Your husband mistrusts you, but I mistrust your husband’s judgment. Think hard about what you’ve done wrong, then about whether you deserve to live with someone who always believes you’ve done something wrong when you haven’t. Then do what’s right, even if it means making your then-stranger an ex-husband.
STATEMENT:
“I can’t get away from the feeling that I fucked up my marriage, but I haven’t tricked or betrayed my husband or failed to live up to my standards for being a good wife and mother. Now I must ask myself whether my husband meets my standards for partnership and acceptance.”
I love my girlfriend and there’s no one else in my life, but I value my time alone and, I admit it, I love to watch porn and sometimes go to strip clubs with my boys. But I’ve had no other girlfriend for ten years, so I don’t see why she’s always angry at me for not spending more time with her or flaking out when I promise to see her (but I can’t help it, I’ve got ADD and I get distracted all the time). So my goal is to get her to see that I care about her so she won’t mistrust me all the time and will finally accept me for who I am.
If you’re reliably unreliable when it comes to keeping dates with your girlfriend, you’re right to expect her to trust you—to be unreliable. Since you’re comfortable with your unreliability, you wonder why she isn’t as comfortable with it as you are, but what you haven’t done is ask yourself why she should be comfortable with your unreliability when most girls in steady relationships—or friends of either sex, or business associates, for that matter—aren’t going to put up with it.
Of course, you’re right to believe that your girlfriend shouldn’t take your unreliability personally; as you rightly observe, it’s something you do to everyone, including yourself.
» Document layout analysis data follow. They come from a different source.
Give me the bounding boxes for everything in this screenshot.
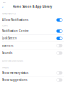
staticText: Banners xyxy=(2,44,13,47)
staticText: Sounds xyxy=(2,51,12,55)
staticText: 9:41 xyxy=(3,1,6,3)
staticText: Show memory status xyxy=(2,71,28,75)
staticText: Lock Screen xyxy=(2,37,17,40)
button[interactable]: Banners xyxy=(0,42,64,49)
staticText: ALERTS xyxy=(2,25,8,27)
button[interactable]: Show suggestions xyxy=(0,76,64,84)
staticText: APP ICONS xyxy=(2,67,9,69)
staticText: Notification Centre xyxy=(2,29,29,33)
button[interactable]: Sounds xyxy=(0,49,64,57)
staticText: Show suggestions xyxy=(2,78,27,82)
staticText: NOTIFICATION STYLE xyxy=(2,13,16,15)
button[interactable]: Notification Centre xyxy=(0,28,64,35)
button[interactable]: Lock Screen xyxy=(0,35,64,42)
staticText: Home Screen & App Library xyxy=(12,5,52,8)
staticText: Allow Notifications xyxy=(2,18,28,22)
staticText: Banner style can be changed. xyxy=(2,60,23,62)
staticText: ‹ xyxy=(2,4,3,9)
button[interactable]: Allow Notifications xyxy=(0,16,64,24)
button[interactable]: Show memory status xyxy=(0,70,64,76)
button[interactable]: Back xyxy=(0,4,4,9)
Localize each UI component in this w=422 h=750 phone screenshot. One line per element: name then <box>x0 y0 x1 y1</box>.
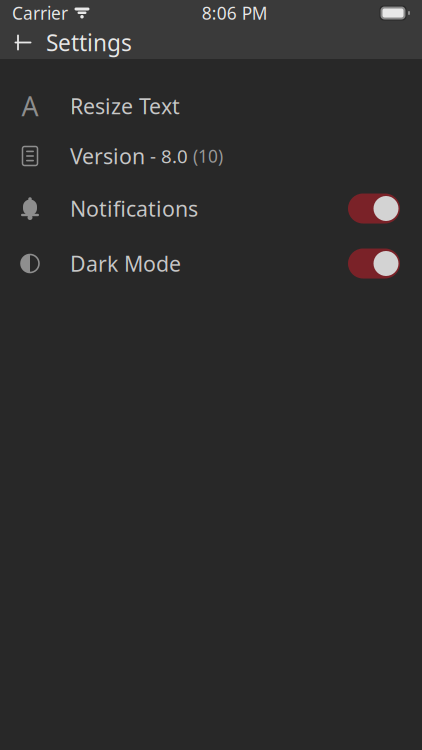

Trouble is, if she were detached enough to accept the fact that you are who you are, she might also be detached enough to wonder whether your relationship is worth it, or whether she’d rather just get a good, reliable dog and bid you farewell.
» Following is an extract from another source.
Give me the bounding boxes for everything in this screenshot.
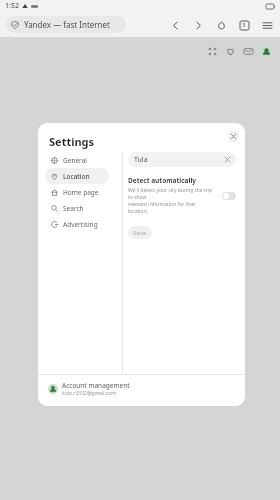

What you’ll probably find, if your current behavior continues, is that the only girls who are likely to stick with you are sticky girls, i.e., they love you, feel hurt, and then want to talk about how hurt they feel so they feel better and can love you again, etc., etc., because breaking up is not an option. I’m afraid your situation isn’t likely to change then, and it certainly won’t improve. So ask yourself whether winning a reputation for reliability is worth the trouble of changing your longstanding habits. Remember, lots of (or maybe most) guys are naturally disorganized porn-addicts who nevertheless learn to control themselves for the sake of a stable relationship. If that’s not possible or desirable for you, however, get used to what you’ve got.
Aside from making basic changes in your habits, I see no way for you to avoid the painfulness of your relationship. You’re strongly attached to one another, or you wouldn’t have remained together for ten years; that means you’re not likely to break up, but it also means that neither of you is likely to change after a decade of pressure and pleading. She will always see you as betraying her trust, and you’ll always be waiting for the heat to die down until you get back together, then feel claustrophobic after a while and go missing in action.
So don’t focus on the unavoidable pain and disappointment of your relationship. If, in spite of that pain, you watch out for one another and do one another some good, that’s a real achievement. The biggest achievement, however, would be growing up a bit and accepting that being reliably unreliable has become an unreasonable way of life.
STATEMENT:
“I feel like my girlfriend is always unhappy with me for things I can’t and won’t change, but we still care about one another and, given my relationship-challenging habits, that’s something to be proud of.”